#### Dataset records ####

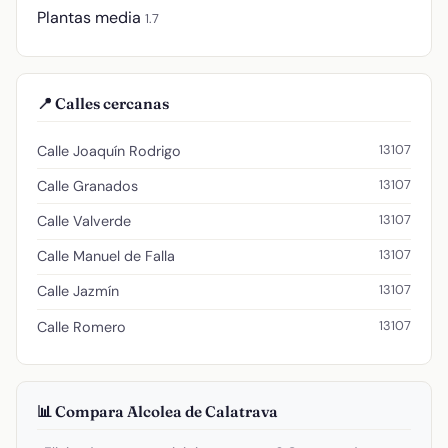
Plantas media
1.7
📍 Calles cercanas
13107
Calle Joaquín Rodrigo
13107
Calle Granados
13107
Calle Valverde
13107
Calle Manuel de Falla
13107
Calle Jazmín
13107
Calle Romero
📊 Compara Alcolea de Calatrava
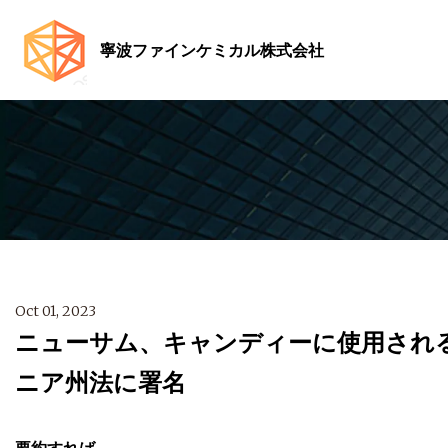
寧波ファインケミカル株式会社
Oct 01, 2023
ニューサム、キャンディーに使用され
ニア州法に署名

####
#### Dataset records ####

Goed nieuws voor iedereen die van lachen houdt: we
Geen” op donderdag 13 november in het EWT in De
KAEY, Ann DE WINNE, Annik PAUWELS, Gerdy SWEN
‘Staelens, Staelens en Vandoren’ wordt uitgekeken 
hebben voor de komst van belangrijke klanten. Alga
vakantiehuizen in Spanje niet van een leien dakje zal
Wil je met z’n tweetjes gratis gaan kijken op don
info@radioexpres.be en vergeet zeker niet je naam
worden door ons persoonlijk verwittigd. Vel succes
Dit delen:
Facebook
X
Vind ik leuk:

####

When a line of the records holds the word "voor", copy that line.

Goed nieuws voor iedereen die van lachen houdt: we
hebben voor de komst van belangrijke klanten. Alga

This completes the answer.